Mettre en scène Créanciers de STRINDBERG
Atelier dirigé Philippe Ferran, metteur en scène Stage de 60 heures
Reprogrammation en cours
Tarif : 240 € ( + adhésion annuelle à L’Esperlu&te)
Ou possibilité de prise en charge par l'AFDAS en D.I.F (Droit Individuel à la Formation)

 

marine_avec_rcif_2A. Strindberg Marine avec récif


Entre celui d'Ibsen et de Tchekhov, le théâtre d'August Strindberg marque une étape capitale dans l'histoire du théâtre contemporain : celle de la révolution naturaliste. Il rompt définitivement avec le romantisme, c'est le théâtre du drame intime, de la contradiction des sentiments, de la révolte existentielle. Dénonçant le triomphe universel de la violence dans les rapports humains, il témoigne de l'impossible communication entre les êtres, il explore les voies majeures de la culture européenne pour en atteindre les limites extrêmes. Son œuvre établit le rigoureux constat d'échec d'une civilisation parvenue à sa décadence et annonce déjà par sa hardiesse et sa cruauté, l'autre révolution que sera un demi-siècle le théâtre de l'Absurde et de l'Inconscient celui d'Adamov, Pinter, Ionesco.
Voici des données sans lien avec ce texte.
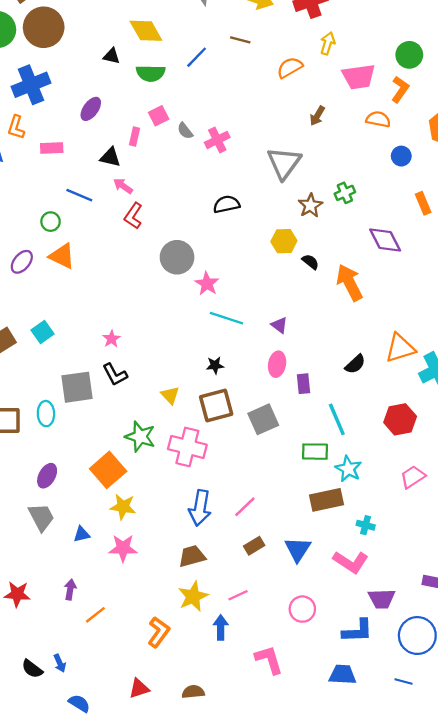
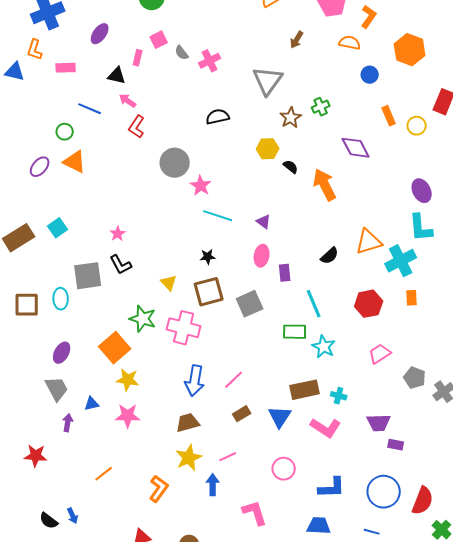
brown rectangle: (326, 500) -> (305, 390), moved
purple arrow: (70, 590) -> (68, 423), moved
purple trapezoid: (382, 599) -> (379, 423), moved

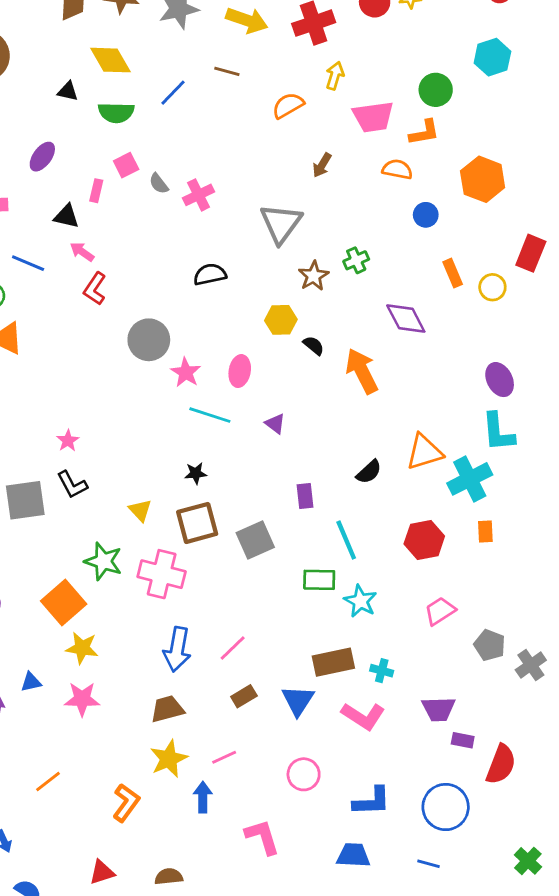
orange L-shape: (369, 17) -> (424, 132), turned 45
pink ellipse: (262, 256) -> (240, 371), moved
red semicircle: (423, 501) -> (501, 764), moved

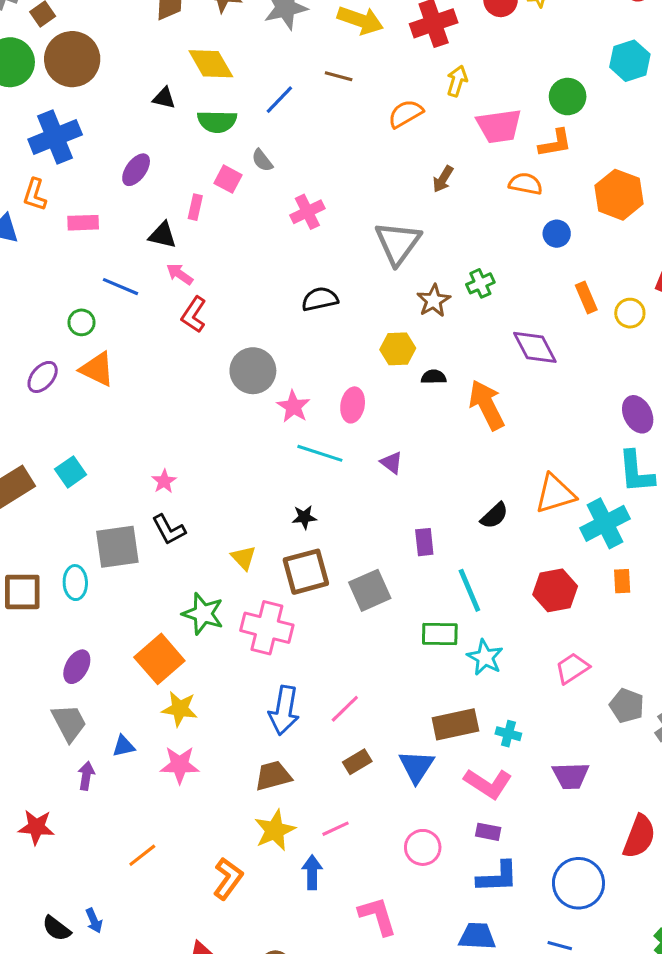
pink square: (126, 165) -> (228, 179), turned -35
gray semicircle: (159, 184) -> (262, 160), moved
black semicircle: (314, 345) -> (434, 377), turned -40
purple rectangle: (463, 740) -> (488, 832), moved

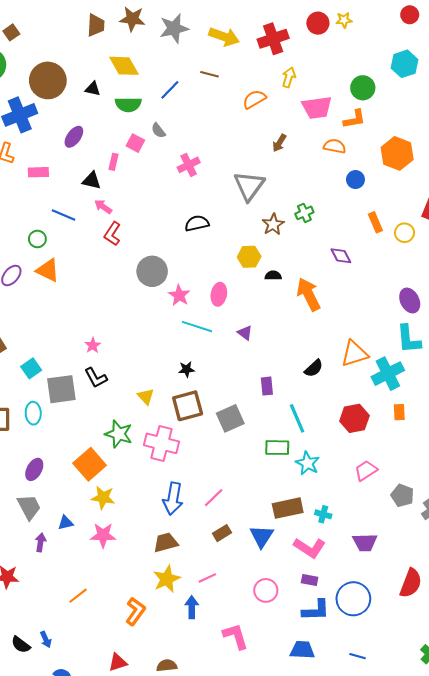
brown circle: (72, 59) -> (48, 80), moved
purple diamond: (535, 347) -> (341, 256), size x0.7
cyan square: (71, 472) -> (31, 368), moved
blue circle: (578, 883) -> (353, 599), moved

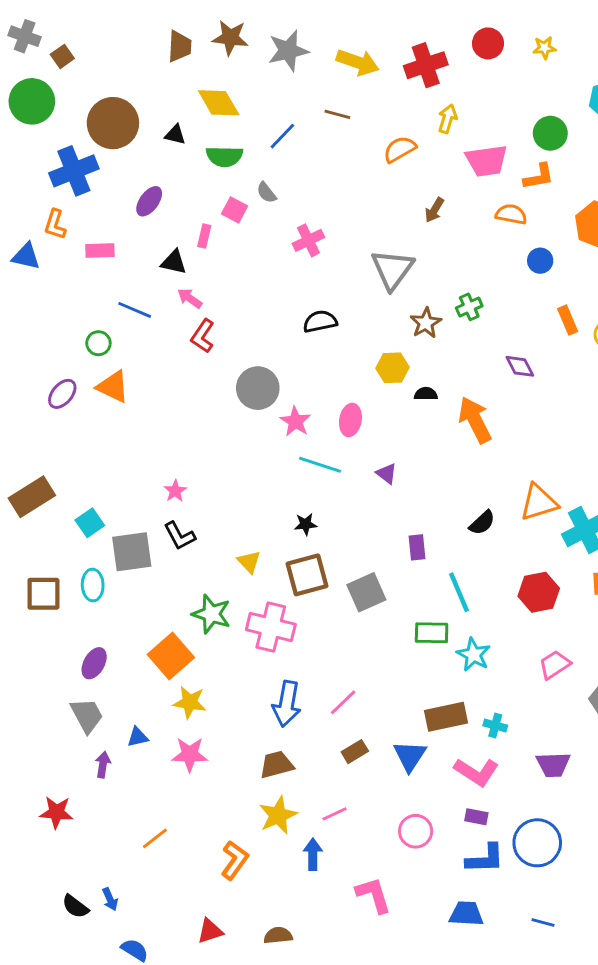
yellow star: (344, 20) -> (544, 48), moved

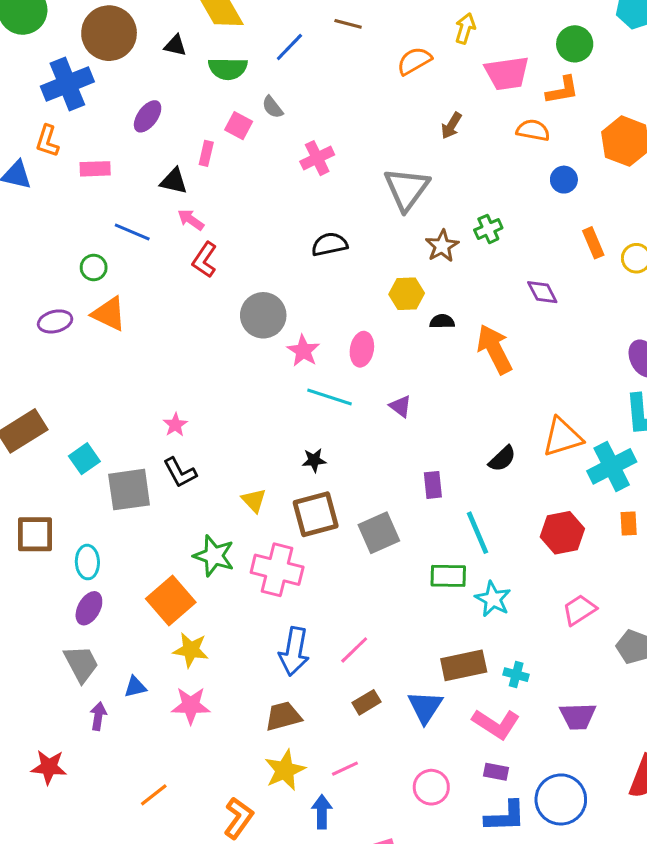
purple ellipse: (62, 394) -> (55, 321), turned 36
cyan ellipse: (93, 585) -> (87, 562), moved

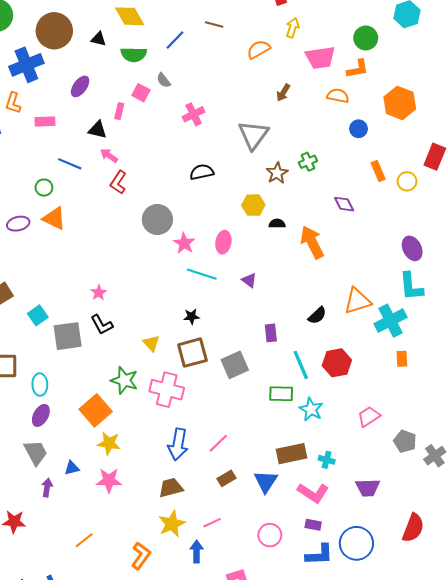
red hexagon: (562, 533) -> (337, 363), moved

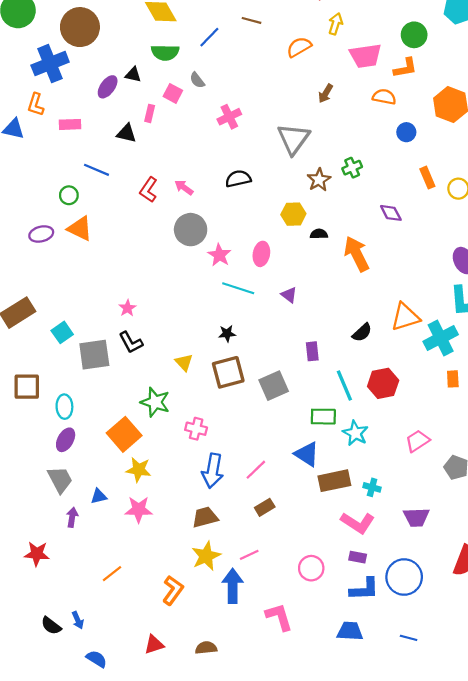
black triangle: (99, 39) -> (133, 75), moved
pink arrow: (109, 156) -> (184, 188), moved
pink cross: (167, 390) -> (196, 429), moved, size x0.6
blue triangle: (266, 481) -> (307, 454), moved, turned -30
blue arrow: (197, 552) -> (233, 586), size x1.4

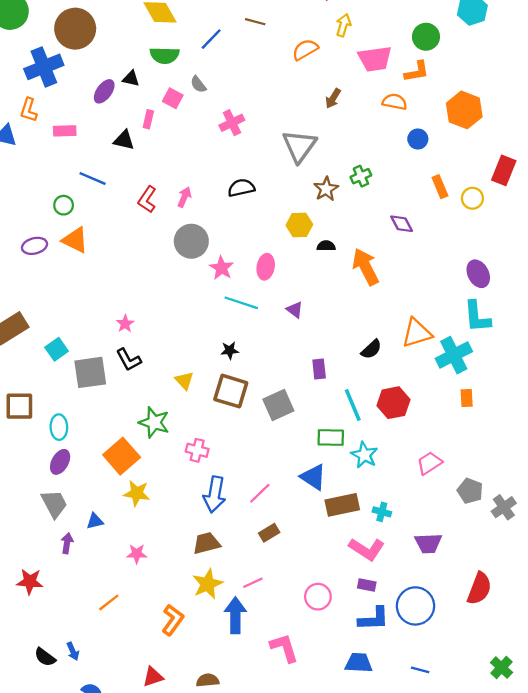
pink arrow: (184, 188) -> (184, 197), turned 78
brown square: (228, 372) -> (231, 391), turned 32
pink star: (139, 510) -> (137, 554), moved, size x0.7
Créanciers est une véritable descente aux enfers. Strindberg, au moment où il a écrit la pièce, est obsédé par le double discours, la duplicité des femmes, et les règlements de compte. Sur fond de psychanalyse naissante et d'enquête policière, la mort rôde, symbolique d'abord, puis réelle et implacable. Dans le couple à trois que propose la pièce, Gustave est un tueur qui se venge, Adolphe une victime expiatoire, et Tekla, la femme infidèle, à qui il ne va arriver que ce qu'elle mérite. Le réalisme de la haine est ici à son paroxysme. J'avais monté la pièce à Avignon dans les années 90 et je me souviens encore que la plus grande partie de notre travail avait été de s'approprier la virulence et la froideur de dialogues, dans lesquels les personnages expriment leur cauchemar.

L'atelier de direction d'acteurs que je dirige chaque année depuis plus de dix ans semble maintenant atteindre sa vitesse de croisière. Les dernières sessions sur En Attendant Godot, sur Le Mariage de Figaro, puis l'année dernière sur Cuisine et Dépendance de Bacri/Jaoui ont été particulièrement dynamiques.

De plus en plus de comédiens talentueux acceptent de se faire diriger, et mes interventions, me semble-t-il, font davantage confiance à l'originalité de la vision que chaque stagiaire porte sur l'œuvre.

Pourtant, la direction d'acteur est le contraire d'une science exacte. Il m'aura fallu longtemps pour dissiper l'appréhension que j'avais lors des premiers stages devant une matière aussi impalpable qui renvoie au rapport à l'autre, à l'écoute, à la recherche et à la manipulation : apprendre à faire passer à travers des acteurs, la vision qu'on a d'une œuvre de théâtre. Maintenant, mon intervention tient davantage du commentaire, de la suggestion, plutôt que d'un réel enseignement et une fois énoncés les principes généraux, les stagiaires apprennent vite à les dépasser en tentant d'imposer leur vision de la pièce et en établissant un rapport original et personnel avec les acteurs.

Vous aurez en face de vous des comédiens qu'il faudra nourrir en les convainquant de ce que vous voulez leur faire jouer. Nous réfléchirons ensemble à la notion de dramaturgie, c'est-à-dire à l'émergence de tous les éléments qui constituent une œuvre dramatique, afin de donner du sens aux scènes que vous dirigerez et jouerez tour à tour, aux situations que vous allez faire vivre, aux techniques théâtrales que vous utiliserez, aux codes de jeu mis en scène... et de notre réflexion commune émergeront naturellement vos lectures et vos interprétations : et la pièce de Strindberg devrait être un canevas idéal pour faire exprimer à des acteurs toute la gamme des sentiments extrêmes allant de la haine à l'amour.